I'm very new to time series analysis. The data below represents about 8 years of aggregate daily visitors to some tourist attractions. I'm trying to examine the random component of some time series data to see if there's anything meaningful in there - i.e. once the trend and seasonal components are removed, is the daily visitor count influenced by factors such as deviations from the seasonal mean weather, promotions, major sporting events (olympics, world cups) etc? However, separating out this random component is proving difficult.
Here's some R code and visualisation of the data:
plot(visitors, col="lightgray", ylim=c(0,700000), ylab="Visitors")
par(new=TRUE);
plot(SMA(visitors, 30), ylim=c(0,700000), type='l', col="black", ylab="Visitors")

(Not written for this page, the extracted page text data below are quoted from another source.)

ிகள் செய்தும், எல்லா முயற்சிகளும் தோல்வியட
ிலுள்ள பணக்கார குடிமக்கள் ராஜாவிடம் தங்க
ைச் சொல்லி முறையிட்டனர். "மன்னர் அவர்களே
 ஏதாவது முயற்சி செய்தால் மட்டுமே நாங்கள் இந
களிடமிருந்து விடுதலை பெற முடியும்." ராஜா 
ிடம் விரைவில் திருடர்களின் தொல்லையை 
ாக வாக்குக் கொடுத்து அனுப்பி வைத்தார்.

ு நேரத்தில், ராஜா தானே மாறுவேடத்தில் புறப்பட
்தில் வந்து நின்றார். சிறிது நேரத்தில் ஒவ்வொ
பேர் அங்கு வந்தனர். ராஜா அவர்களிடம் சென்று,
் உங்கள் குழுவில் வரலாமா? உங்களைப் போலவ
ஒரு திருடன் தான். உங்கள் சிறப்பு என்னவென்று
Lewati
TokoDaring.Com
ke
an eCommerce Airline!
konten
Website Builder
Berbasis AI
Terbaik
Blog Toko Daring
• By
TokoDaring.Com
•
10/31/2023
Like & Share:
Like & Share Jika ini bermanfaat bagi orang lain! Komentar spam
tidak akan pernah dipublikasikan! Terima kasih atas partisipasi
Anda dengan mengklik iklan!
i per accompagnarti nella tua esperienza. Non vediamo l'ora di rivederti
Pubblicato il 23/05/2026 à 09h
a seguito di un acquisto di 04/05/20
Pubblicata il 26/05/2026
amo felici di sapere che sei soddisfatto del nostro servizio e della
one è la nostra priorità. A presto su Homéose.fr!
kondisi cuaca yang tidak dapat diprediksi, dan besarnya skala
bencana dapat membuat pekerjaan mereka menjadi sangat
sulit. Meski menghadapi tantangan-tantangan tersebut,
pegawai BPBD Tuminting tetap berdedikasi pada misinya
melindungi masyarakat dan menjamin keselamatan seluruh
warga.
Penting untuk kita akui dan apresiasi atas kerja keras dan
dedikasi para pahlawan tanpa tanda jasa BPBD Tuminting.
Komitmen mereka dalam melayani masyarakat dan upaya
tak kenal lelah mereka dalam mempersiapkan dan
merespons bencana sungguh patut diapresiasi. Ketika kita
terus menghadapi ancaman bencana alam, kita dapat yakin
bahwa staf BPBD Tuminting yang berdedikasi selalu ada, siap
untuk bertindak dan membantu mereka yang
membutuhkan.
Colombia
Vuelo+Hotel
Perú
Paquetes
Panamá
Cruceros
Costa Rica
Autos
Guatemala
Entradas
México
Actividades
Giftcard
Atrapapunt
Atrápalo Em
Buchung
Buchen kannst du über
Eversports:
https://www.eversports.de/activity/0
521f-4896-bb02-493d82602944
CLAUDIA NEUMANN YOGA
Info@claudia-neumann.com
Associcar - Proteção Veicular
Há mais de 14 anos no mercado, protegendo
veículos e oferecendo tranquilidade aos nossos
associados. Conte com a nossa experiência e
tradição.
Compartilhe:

#set up timeseries, ignore first year when visitor counts weren't reliable at all sites
visitors = ts(all$visitor[365:length(all$visitor)], start=1, frequency=365.25);
#add a fictional visitor to each zero day so we can take logarithms
visitors[which(visitors==0)]=1;
#plot decomposition
attribs = decompose(visitors);
plot(attribs);
At this point, I observe the periodic spikes in the random component and think "That decomposition wasn't great." So I look at the correlograms of the random component to confirm my suspicion:
layout(c(2,1))
acf(attribs$random, na.action=na.pass);
pacf(attribs$random, na.action=na.pass);
So I have significant autocorrelation everywhere. I wonder if maybe the decompose
algorithm doesn't work well for these particular data, so I try stl
plot(stl(visitors, s.window="periodic"))
This random component looks even worse. And so, at this point I don't know what to think. Why are the decomposition algorithms putting so much periodocity in the random component? What is the root cause of this issue, and what analytical approach should I adopt to decompose to a truly random remainder?